Your assignment
Say only how many lines in the entries below contain the word "sont".

Extracted page text data
=== Begin Enclosure ===

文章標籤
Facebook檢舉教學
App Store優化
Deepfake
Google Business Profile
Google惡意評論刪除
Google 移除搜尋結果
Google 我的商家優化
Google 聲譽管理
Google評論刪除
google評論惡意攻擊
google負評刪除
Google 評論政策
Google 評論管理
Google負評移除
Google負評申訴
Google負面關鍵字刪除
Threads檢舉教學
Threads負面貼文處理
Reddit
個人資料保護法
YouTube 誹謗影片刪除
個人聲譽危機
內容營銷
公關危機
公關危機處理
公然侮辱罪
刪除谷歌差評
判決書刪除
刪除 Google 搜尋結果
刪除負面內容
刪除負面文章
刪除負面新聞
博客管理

=== End Enclosure ===
=== Begin Enclosure ===

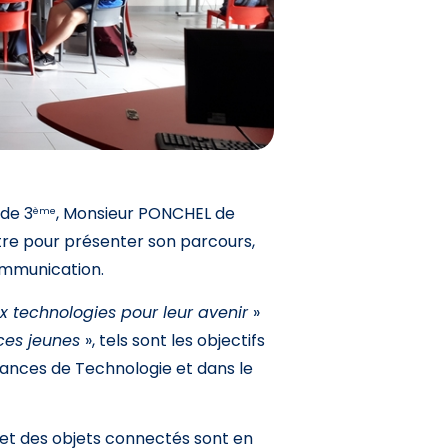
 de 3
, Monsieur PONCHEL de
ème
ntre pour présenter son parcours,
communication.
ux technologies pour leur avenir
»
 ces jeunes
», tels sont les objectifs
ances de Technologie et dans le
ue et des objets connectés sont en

=== End Enclosure ===

Response
2